Membrane-type 1 matrix metalloproteinase (MT1-MMP) is an integral membrane proteinase that degrades the pericellular extracellular matrix (ECM) and is expressed in many migratory cells, including invasive cancer cells. MT1-MMP has been shown to localize at the migration edge and to promote cell migration; however, it is not clear how the enzyme is regulated during the migration process. Here, we report that MT1-MMP is internalized from the surface and that this event depends on the sequence of its cytoplasmic tail. Di-leucine (Leu571-572 and Leu578-579) and tyrosine573 residues are important for the internalization, and the mu2 subunit of adaptor protein 2, a component of clathrin-coated pits for membrane protein internalization, was found to bind to the LLY573 sequence. MT1-MMP was internalized predominantly at the adherent edge and was found to colocalize with clathrin-coated vesicles.

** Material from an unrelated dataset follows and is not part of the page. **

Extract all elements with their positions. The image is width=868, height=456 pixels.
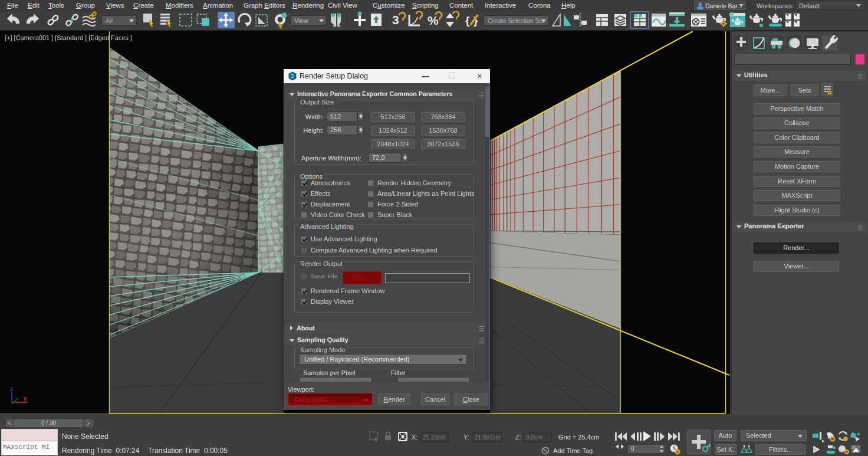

The mutations that disturb internalization caused accumulation of the enzyme at the adherent edge, though the net proteolytic activity was not affected much. Interestingly, whereas expression of MT1-MMP enhances cell migration and invasion, the internalization-defective mutants failed to promote either activity. These data indicate that dynamic turnover of MT1-MMP at the migration edge by internalization is important for proper enzyme function during cell migration and invasion.